We have a codebase at work that:
- Ingests (low) thousands of small files. Each of these input files contains about 50k “micro-items”
- These “micro-items” are then clustered together to find “macro-items”
- The “macro-items” become the input to a variety of other important business computations and analyses. These macro-items are the life-blood of our organization.
- Does all of this work using Apache’s Crunch library (which is backed by Hadoop)
It is true that some of these steps above are hard to do without Crunch. The “clustering problem" in particular is probably impossible to do strictly in-memory on one machine. There are just too many items that need to be considered in the clustering step.
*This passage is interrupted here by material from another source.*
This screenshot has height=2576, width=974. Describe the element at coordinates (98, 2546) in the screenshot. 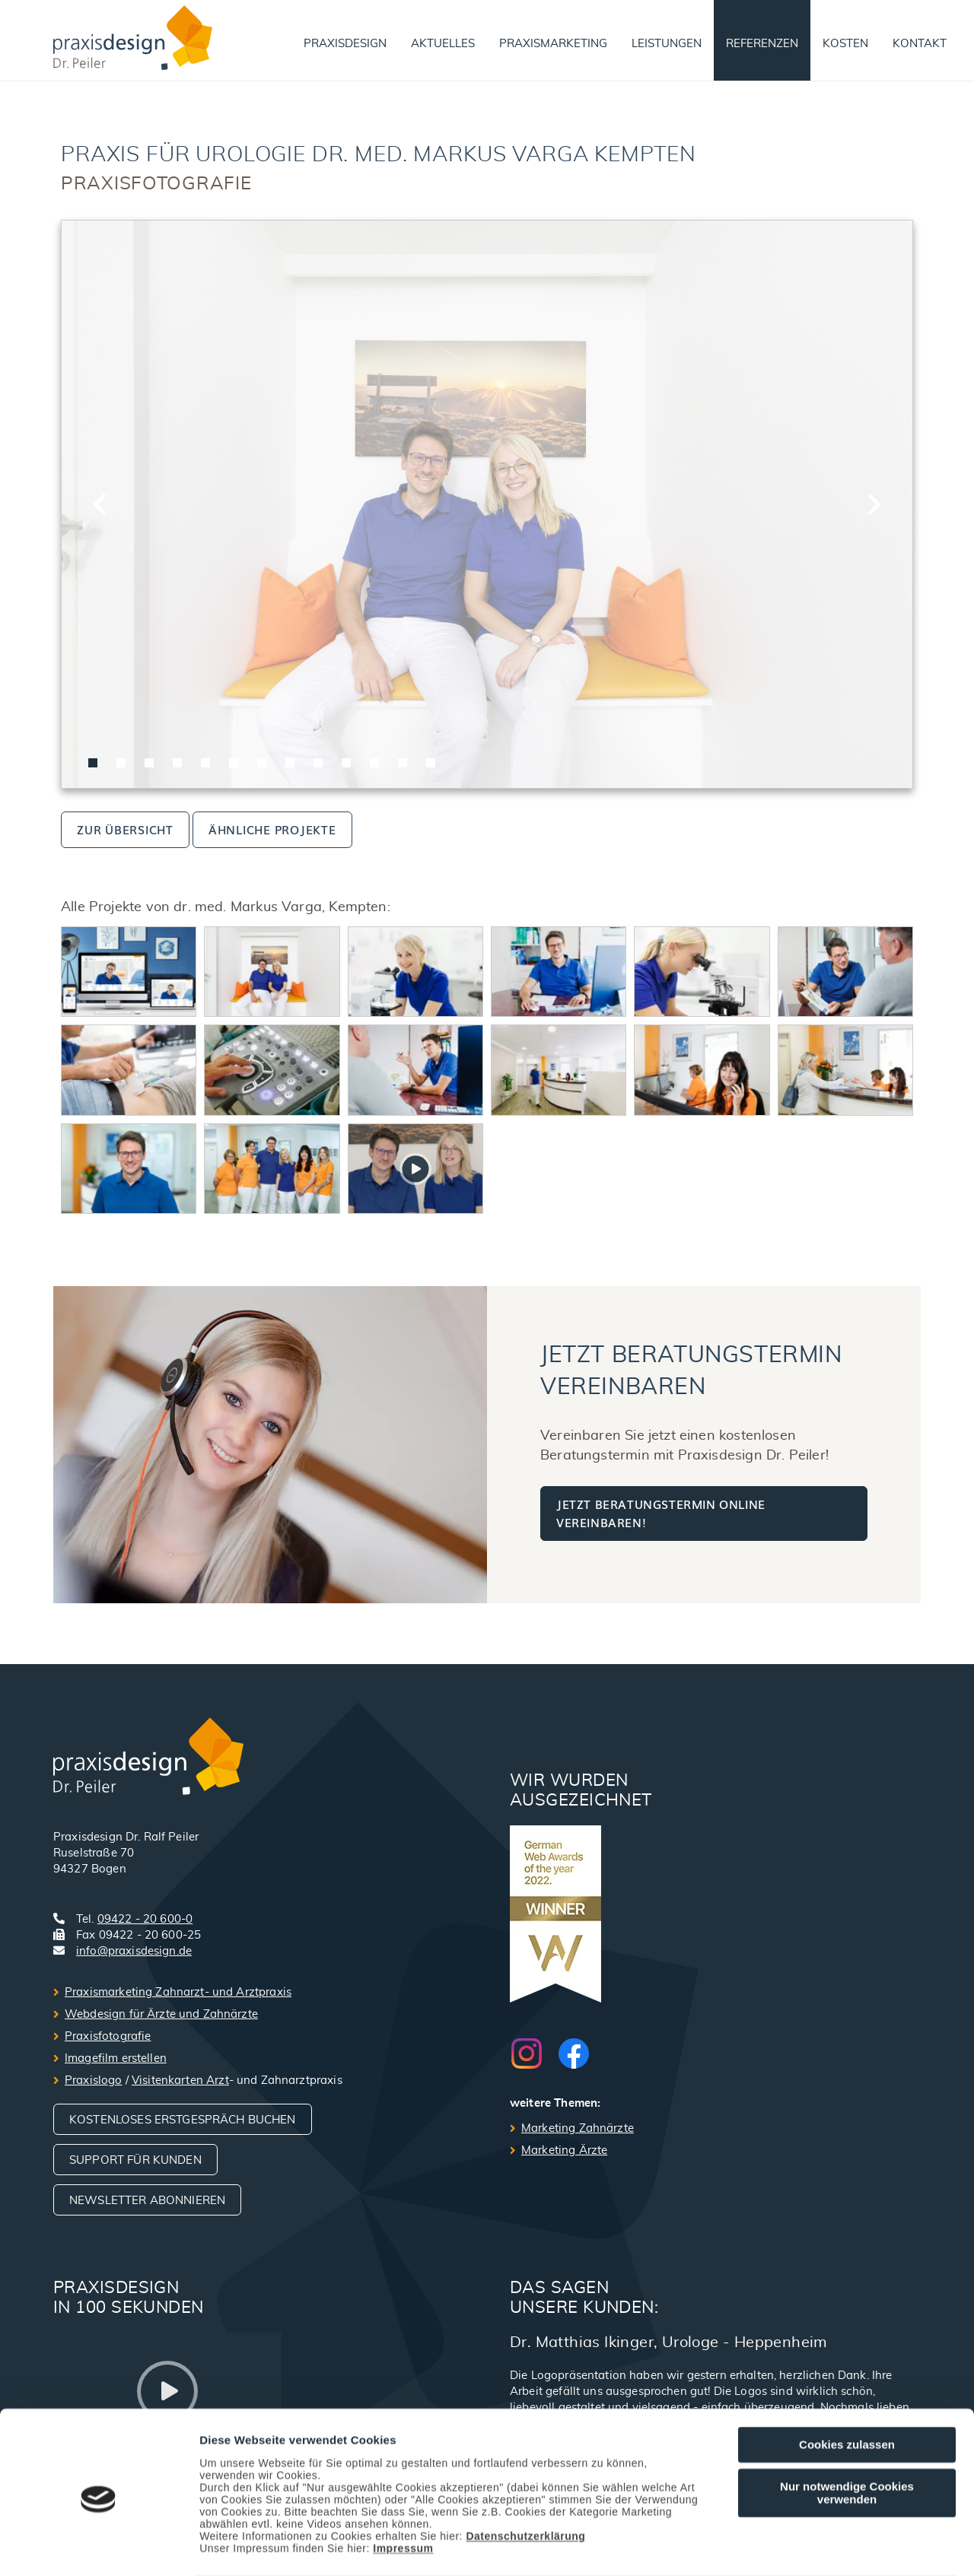 I see `[Cookiebot von Usercentrics - öffnet in einem neuen Fenster]` at that location.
You could also argue that we have so much data that any solution that isn't built for scale isn’t worth having.
That said, I feel like our code-base break SRP left and right. For example, the algorithms that parse raw input files cannot be easily separated from the Crunch “do it enmasse” classes. Meaning if I have just one input file I cannot parse it without running a full-scale Crunch job. Additionally, I cannot easily access or even test the “clustering algorithm” and the “important business computations”.
Is this a common problem in the big data space? Does SRP fly out the window when I have tons of data?
Is trying to separate this code base into two project A and B a reasonable goal? I am assuming Project (A) would define and properly test the parsing algorithms, the clustering logic, and the important business computation while project (B) would depend on project (A) and use Crunch to do all of these things at scale.
Part of the reason I want to advocate a strict separation is to vastly improve the testing on all the non-distributed computations. It is horrible when a distributed Crunch job fails and its hard to pin down why.